- _Try it_
Find the word "chiều" in the listing. Copy out each line where it occurs.

● ● ● ● ●

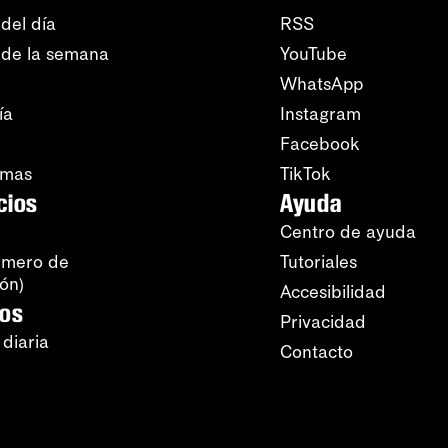
del día
RSS
 de la semana
YouTube
WhatsApp
ía
Instagram
Facebook
amas
TikTok
cios
Ayuda
Centro de ayuda
úmero de
Tutoriales
ión)
Accesibilidad
ros
Privacidad
 diaria
Contacto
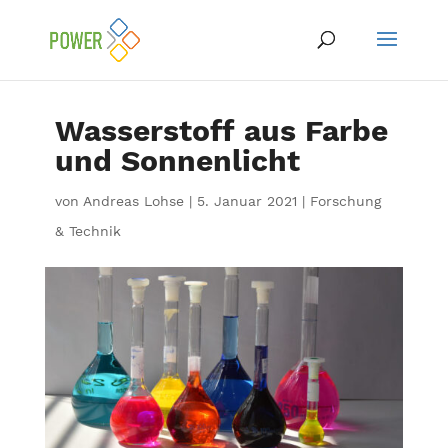
Wasserstoff aus Farbe
und Sonnenlicht
von
Andreas Lohse
|
5. Januar 2021
|
Forschung
& Technik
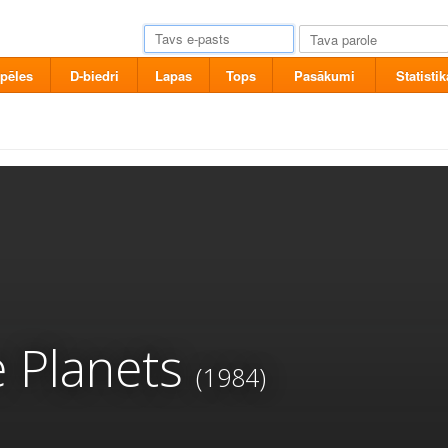
pēles
D-biedri
Lapas
Tops
Pasākumi
Statistik
e Planets
(1984)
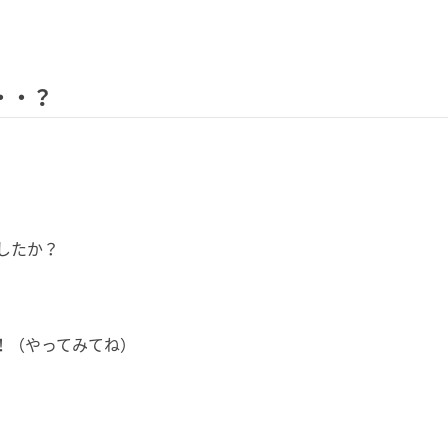
・・？
したか？
！（やってみてね）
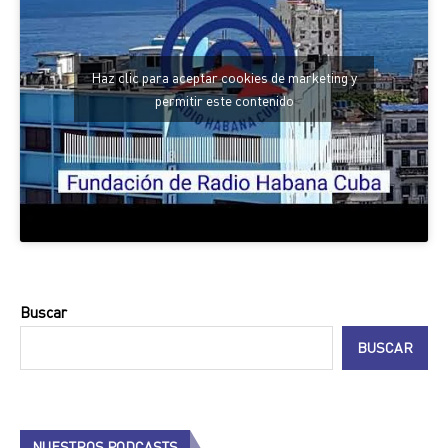
Haz clic para aceptar cookies de marketing y
permitir este contenido
Buscar
BUSCAR
NUESTROS PODCASTS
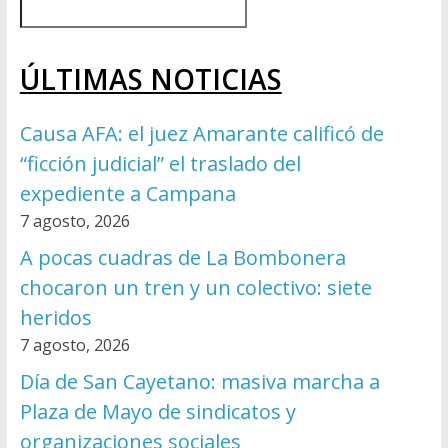
ÚLTIMAS NOTICIAS
Causa AFA: el juez Amarante calificó de
“ficción judicial” el traslado del
expediente a Campana
7 agosto, 2026
A pocas cuadras de La Bombonera
chocaron un tren y un colectivo: siete
heridos
7 agosto, 2026
Día de San Cayetano: masiva marcha a
Plaza de Mayo de sindicatos y
organizaciones sociales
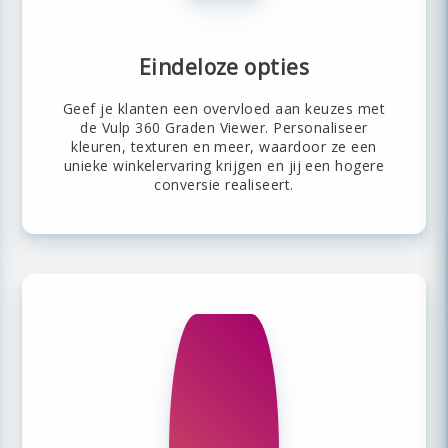
Eindeloze opties
Geef je klanten een overvloed aan keuzes met
de Vulp 360 Graden Viewer. Personaliseer
kleuren, texturen en meer, waardoor ze een
unieke winkelervaring krijgen en jij een hogere
conversie realiseert.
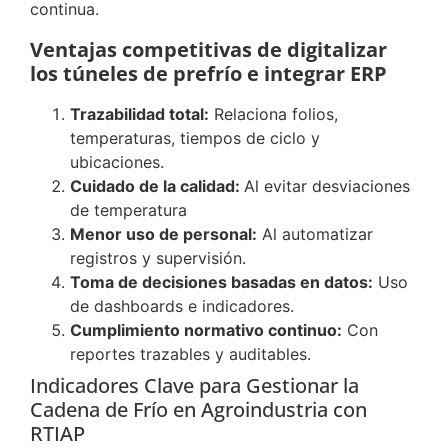
continua.
Ventajas competitivas de digitalizar
los túneles de prefrío e integrar ERP
Trazabilidad total:
Relaciona folios,
temperaturas, tiempos de ciclo y
ubicaciones.
Cuidado de la calidad:
Al evitar desviaciones
de temperatura
Menor uso de personal:
Al automatizar
registros y supervisión.
Toma de decisiones basadas en datos:
Uso
de dashboards e indicadores.
Cumplimiento normativo continuo:
Con
reportes trazables y auditables.
Indicadores Clave para Gestionar la
Cadena de Frío en Agroindustria con
RTIAP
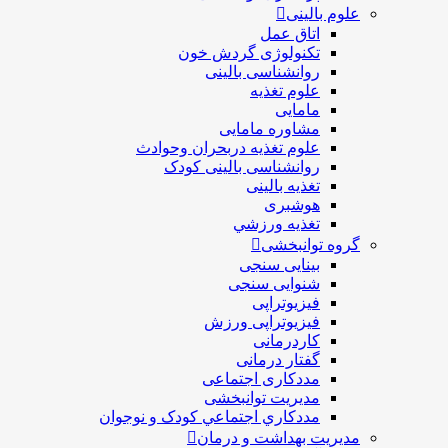
علوم بالینی
اتاق عمل
تکنولوژی گردش خون
روانشناسی بالینی
علوم تغذیه
مامایی
مشاوره مامایی
علوم تغذیه دربحران وحوادث
روانشناسی بالینی کودک
تغذیه بالینی
هوشبری
تغذيه ورزشي
گروه توانبخشی
بینایی سنجی
شنوایی سنجی
فیزیوتراپی
فیزیوتراپی ورزش
کاردرمانی
گفتار درمانی
مددکاری اجتماعی
مديريت توانبخشی
مددکاري اجتماعي کودک و نوجوان
مدیریت بهداشت و درمان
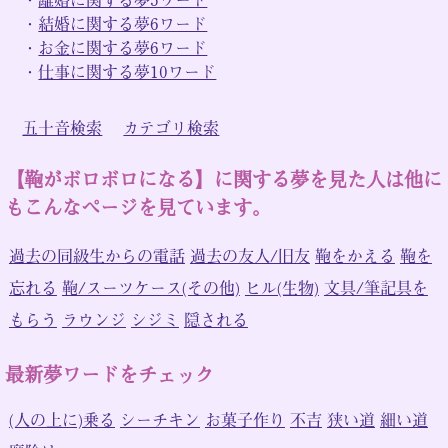
・
結婚に関する夢6ワード
・
お金に関する夢6ワード
・
仕事に関する夢10ワード
五十音検索
カテゴリ検索
【鞄がボロボロになる】に関する夢を見た人は他に
もこんなページを見ています。
過去の同級生からの電話
過去の友人/旧友
鞄をかえる
鞄を
忘れる
鞄/スーツケース(その他)
ヒル(生物)
文具/筆記具を
もらう
ラウンジ
シジミ
隠される
最新夢ワードをチェック
(人の上に)乗る
シーチキン
お菓子作り
不吉
狭い道
細い道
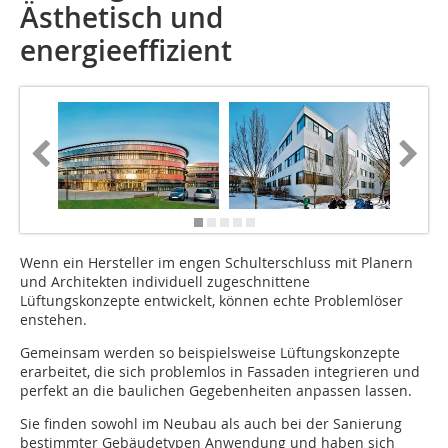
Ästhetisch und
energieeffizient
Wenn ein Hersteller im engen Schulterschluss mit Planern
und Architekten individuell zuge­schnittene
Lüftungskonzepte entwickelt, können echte Problemlöser
enstehen.
Gemeinsam werden so beispielsweise Lüftungskonzepte
erarbeitet, die sich problemlos in Fassaden integrieren und
perfekt an die baulichen Gegebenheiten anpassen lassen.
Sie finden sowohl im Neubau als auch bei der Sanierung
bestimmter Gebäudetypen Anwendung und haben sich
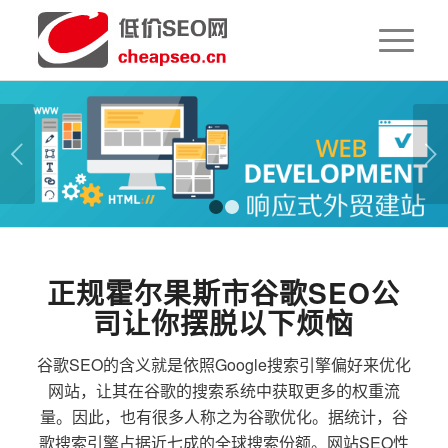
下一页
1
2
正规霍尔果斯市谷歌SEO公
司让你摆脱以下烦恼
谷歌SEO的含义就是依照Google搜索引擎偏好来优化
网站，让其在谷歌的搜索系统中获取更多的权重流
量。因此，也有很多人称之为谷歌优化。据统计，谷
歌搜索引擎占据近七成的全球搜索份额。网站SEO性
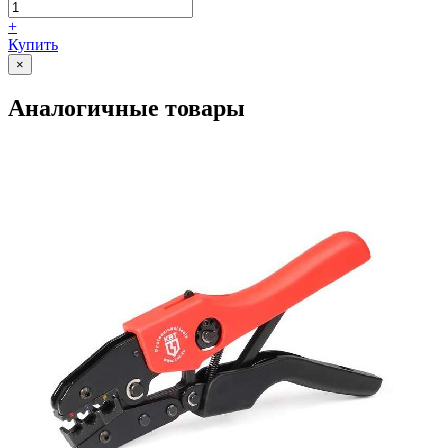
+
Купить
×
Аналогичные товары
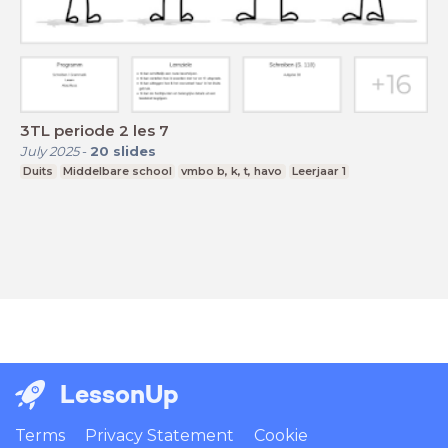
3TL periode 2 les 7
July 2025
-
20
slides
Duits
Middelbare school
vmbo b, k, t, havo
Leerjaar 1
LessonUp
Terms
Privacy Statement
Cookie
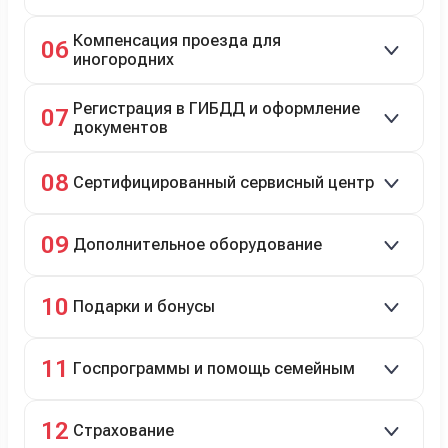
Автовозом, Ж/Д, морем или перегоном водителем.
Компенсация проезда для
06
иногородних
До 20 000 руб. при предъявлении билетов.
Регистрация в ГИБДД и оформление
07
документов
Полное сопровождение.
08
Сертифицированный сервисный центр
Гарантийное и постгарантийное ТО, кузовной и
09
Дополнительное оборудование
технический ремонт.
Дооснащение аксессуарами и оборудованием.
10
Подарки и бонусы
Комплект зимней резины в подарок, скидки по
11
Госпрограммы и помощь семейным
программе лояльности.
Скидки на первый или семейный автомобиль.
12
Страхование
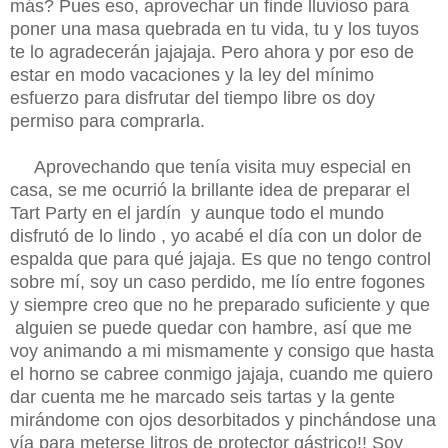
más? Pues eso, aprovechar un finde lluvioso para
poner una masa quebrada en tu vida, tu y los tuyos
te lo agradecerán jajajaja. Pero ahora y por eso de
estar en modo vacaciones y la ley del mínimo
esfuerzo para disfrutar del tiempo libre os doy
permiso para comprarla.
Aprovechando que tenía visita muy especial en
casa, se me ocurrió la brillante idea de preparar el
Tart Party en el jardín y aunque todo el mundo
disfrutó de lo lindo , yo acabé el día con un dolor de
espalda que para qué jajaja. Es que no tengo control
sobre mí, soy un caso perdido, me lío entre fogones
y siempre creo que no he preparado suficiente y que
alguien se puede quedar con hambre, así que me
voy animando a mi mismamente y consigo que hasta
el horno se cabree conmigo jajaja, cuando me quiero
dar cuenta me he marcado seis tartas y la gente
mirándome con ojos desorbitados y pinchándose una
vía para meterse litros de protector gástrico!! Soy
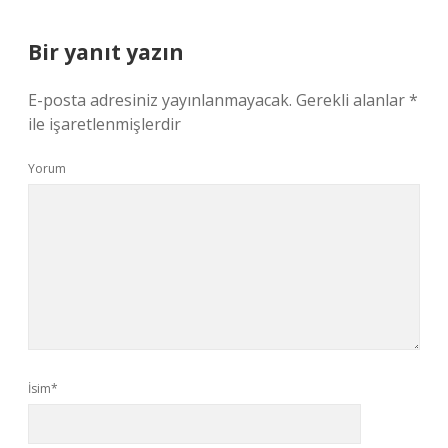
Bir yanıt yazın
E-posta adresiniz yayınlanmayacak.
Gerekli alanlar
*
ile işaretlenmişlerdir
Yorum
İsim*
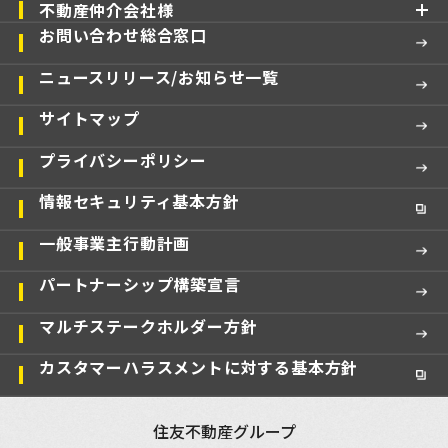
不動産仲介会社様
お問い合わせ総合窓口
ニュースリリース/お知らせ一覧
サイトマップ
プライバシーポリシー
情報セキュリティ基本方針
一般事業主行動計画
パートナーシップ構築宣言
マルチステークホルダー方針
カスタマーハラスメントに対する基本方針
住友不動産グループ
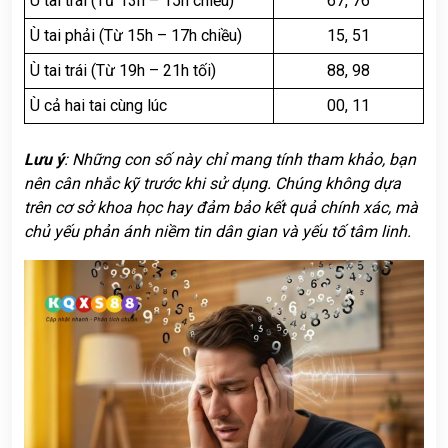
Ù tai trái (Từ 13h – 15h chiều)
67, 76
Ù tai phải (Từ 15h – 17h chiều)
15, 51
Ù tai trái (Từ 19h – 21h tối)
88, 98
Ù cả hai tai cùng lúc
00, 11
Lưu ý
: Những con số này chỉ mang tính tham khảo, bạn
nên cân nhắc kỹ trước khi sử dụng. Chúng không dựa
trên cơ sở khoa học hay đảm bảo kết quả chính xác, mà
chủ yếu phản ánh niềm tin dân gian và yếu tố tâm linh.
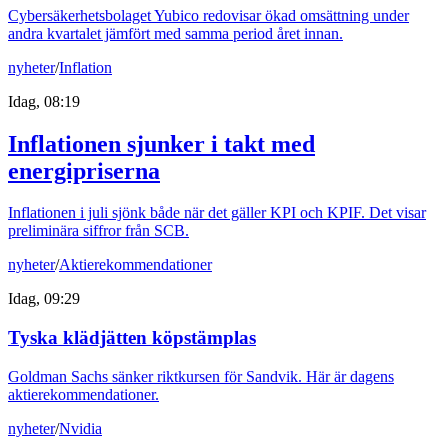
Cybersäkerhetsbolaget Yubico redovisar ökad omsättning under
andra kvartalet jämfört med samma period året innan.
nyheter
/
Inflation
Idag, 08:19
Inflationen sjunker i takt med
energipriserna
Inflationen i juli sjönk både när det gäller KPI och KPIF. Det visar
preliminära siffror från SCB.
nyheter
/
Aktierekommendationer
Idag, 09:29
Tyska klädjätten köpstämplas
Goldman Sachs sänker riktkursen för Sandvik. Här är dagens
aktierekommendationer.
nyheter
/
Nvidia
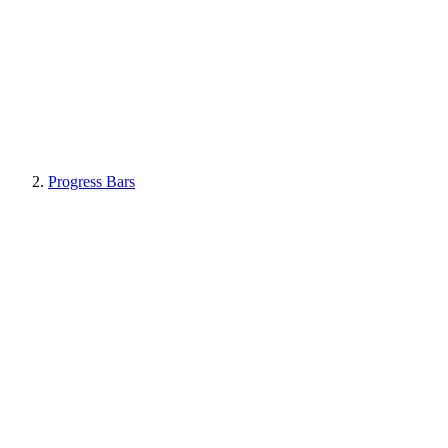
Progress Bars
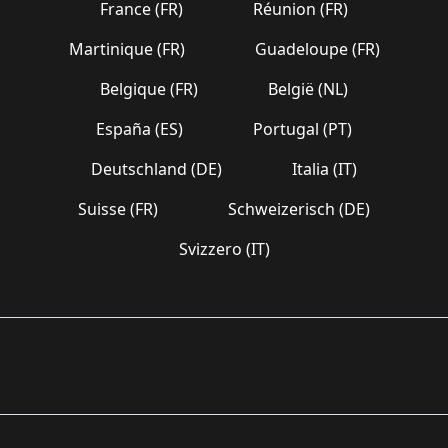
France (FR)
Réunion (FR)
Martinique (FR)
Guadeloupe (FR)
Belgique (FR)
België (NL)
España (ES)
Portugal (PT)
Deutschland (DE)
Italia (IT)
Suisse (FR)
Schweizerisch (DE)
Svizzero (IT)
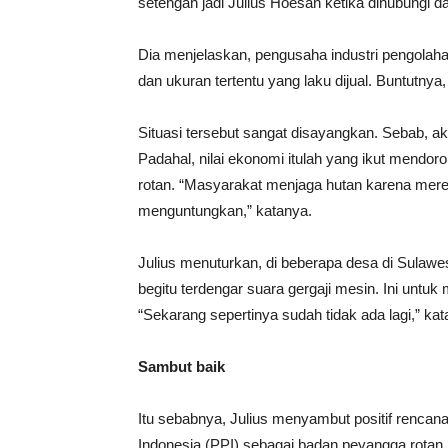
setengah jadi Julius Hoesan ketika dihubungi da
Dia menjelaskan, pengusaha industri pengolahan
dan ukuran tertentu yang laku dijual. Buntutnya, 
Situasi tersebut sangat disayangkan. Sebab, akhi
Padahal, nilai ekonomi itulah yang ikut mend
rotan. “Masyarakat menjaga hutan karena merek
menguntungkan,” katanya.
Julius menuturkan, di beberapa desa di Sulawe
begitu terdengar suara gergaji mesin. Ini untu
“Sekarang sepertinya sudah tidak ada lagi,” kat
Sambut baik
Itu sebabnya, Julius menyambut positif renc
Indonesia (PPI) sebagai badan peyangga rotan.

● ● ● ● ●

- _Response to this task_
Ù tai trái (Từ 13h – 15h chiều)
Ù tai phải (Từ 15h – 17h chiều)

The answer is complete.